#### Your assignment
Return the whole listing unchanged. Drop the images.

#### Records

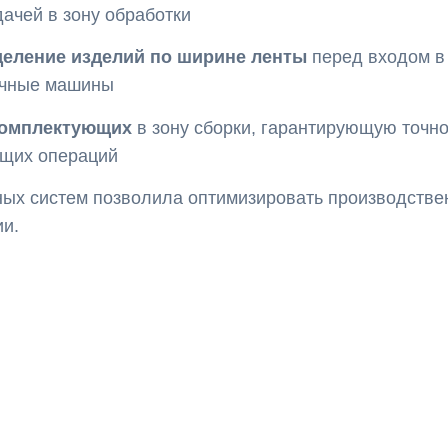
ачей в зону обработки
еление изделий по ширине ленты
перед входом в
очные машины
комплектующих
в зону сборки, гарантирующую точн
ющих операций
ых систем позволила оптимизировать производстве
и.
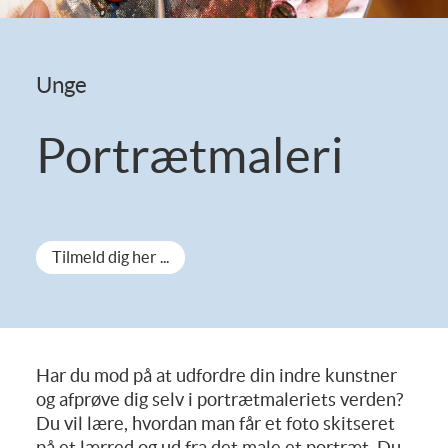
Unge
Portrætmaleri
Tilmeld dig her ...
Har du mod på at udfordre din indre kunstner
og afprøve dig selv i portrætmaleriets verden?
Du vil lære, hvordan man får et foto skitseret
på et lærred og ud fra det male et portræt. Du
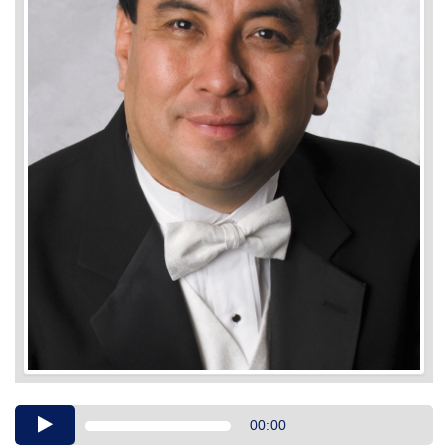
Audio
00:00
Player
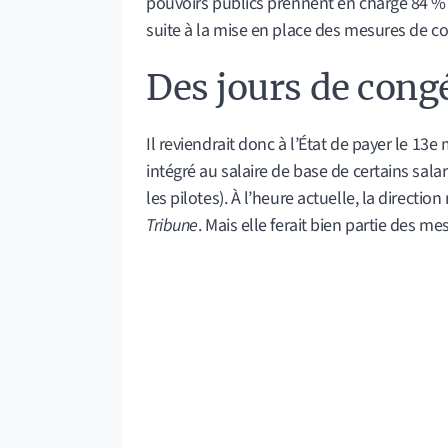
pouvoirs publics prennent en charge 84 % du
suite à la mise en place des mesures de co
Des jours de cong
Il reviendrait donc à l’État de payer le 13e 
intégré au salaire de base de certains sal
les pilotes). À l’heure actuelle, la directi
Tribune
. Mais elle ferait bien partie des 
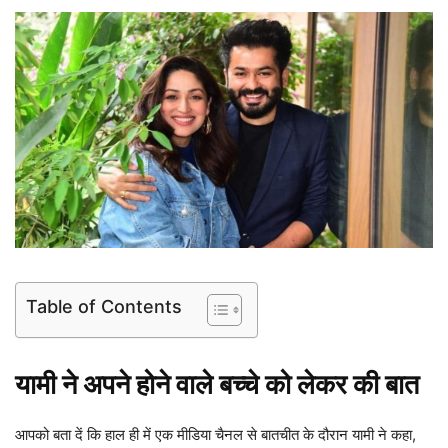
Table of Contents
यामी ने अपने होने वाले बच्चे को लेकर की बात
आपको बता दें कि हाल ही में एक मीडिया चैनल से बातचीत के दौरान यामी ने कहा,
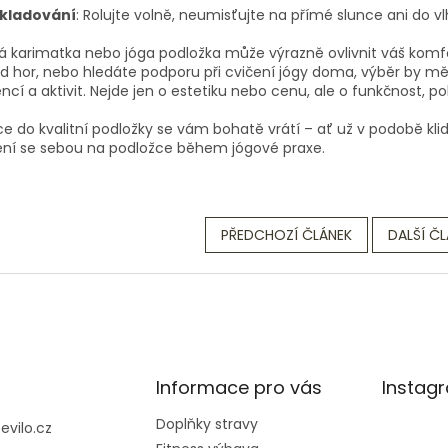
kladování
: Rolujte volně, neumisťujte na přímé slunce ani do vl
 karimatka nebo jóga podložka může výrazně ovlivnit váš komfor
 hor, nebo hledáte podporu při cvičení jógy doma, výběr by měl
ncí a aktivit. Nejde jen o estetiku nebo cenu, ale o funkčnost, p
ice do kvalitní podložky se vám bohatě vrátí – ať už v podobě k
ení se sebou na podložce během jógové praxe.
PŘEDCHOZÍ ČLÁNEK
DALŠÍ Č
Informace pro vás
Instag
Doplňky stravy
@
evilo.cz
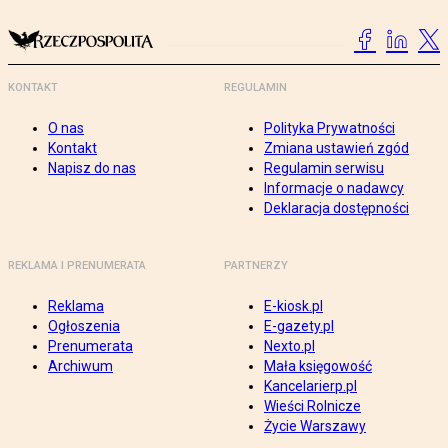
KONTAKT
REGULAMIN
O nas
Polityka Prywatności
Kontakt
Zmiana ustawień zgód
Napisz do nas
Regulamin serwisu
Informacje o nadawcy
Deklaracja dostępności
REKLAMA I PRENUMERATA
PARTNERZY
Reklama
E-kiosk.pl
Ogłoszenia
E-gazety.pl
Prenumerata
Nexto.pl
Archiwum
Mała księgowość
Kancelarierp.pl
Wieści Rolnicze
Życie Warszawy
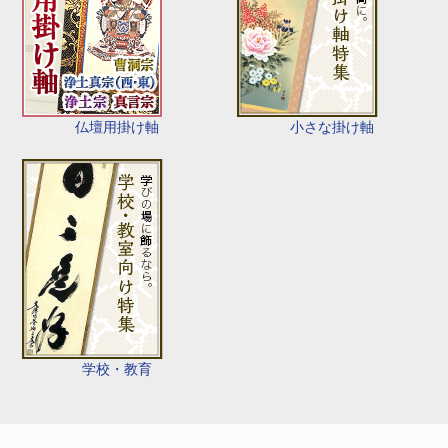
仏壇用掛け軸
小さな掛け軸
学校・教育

#### Exercise result
ачей в зону обработки
еление изделий по ширине ленты
перед входом в
очные машины
комплектующих
в зону сборки, гарантирующую точн
ющих операций
ых систем позволила оптимизировать производстве
и.
Unge
Portrætmaleri
Tilmeld dig her ...
Har du mod på at udfordre din indre kunstner
og afprøve dig selv i portrætmaleriets verden?
Du vil lære, hvordan man får et foto skitseret
på et lærred og ud fra det male et portræt. Du
Audio
00:00
Player
pouvoirs publics prennent en charge 84 % du
suite à la mise en place des mesures de co
Des jours de cong
Il reviendrait donc à l’État de payer le 13e 
intégré au salaire de base de certains sal
les pilotes). À l’heure actuelle, la directi
Tribune
. Mais elle ferait bien partie des 
Table of Contents
यामी ने अपने होने वाले बच्चे को लेकर की बात
आपको बता दें कि हाल ही में एक मीडिया चैनल से बातचीत के दौरान यामी ने कहा,
kladování
: Rolujte volně, neumisťujte na přímé slunce ani do vl
 karimatka nebo jóga podložka může výrazně ovlivnit váš komfor
 hor, nebo hledáte podporu při cvičení jógy doma, výběr by měl
ncí a aktivit. Nejde jen o estetiku nebo cenu, ale o funkčnost, p
ice do kvalitní podložky se vám bohatě vrátí – ať už v podobě k
ení se sebou na podložce během jógové praxe.
PŘEDCHOZÍ ČLÁNEK
DALŠÍ Č
Informace pro vás
Instag
Doplňky stravy
@
evilo.cz
KONTAKT
REGULAMIN
O nas
Polityka Prywatności
Kontakt
Zmiana ustawień zgód
Napisz do nas
Regulamin serwisu
Informacje o nadawcy
Deklaracja dostępności
REKLAMA I PRENUMERATA
PARTNERZY
Reklama
E-kiosk.pl
Ogłoszenia
E-gazety.pl
Prenumerata
Nexto.pl
Archiwum
Mała księgowość
Kancelarierp.pl
Wieści Rolnicze
Życie Warszawy
仏壇用掛け軸
小さな掛け軸
学校・教育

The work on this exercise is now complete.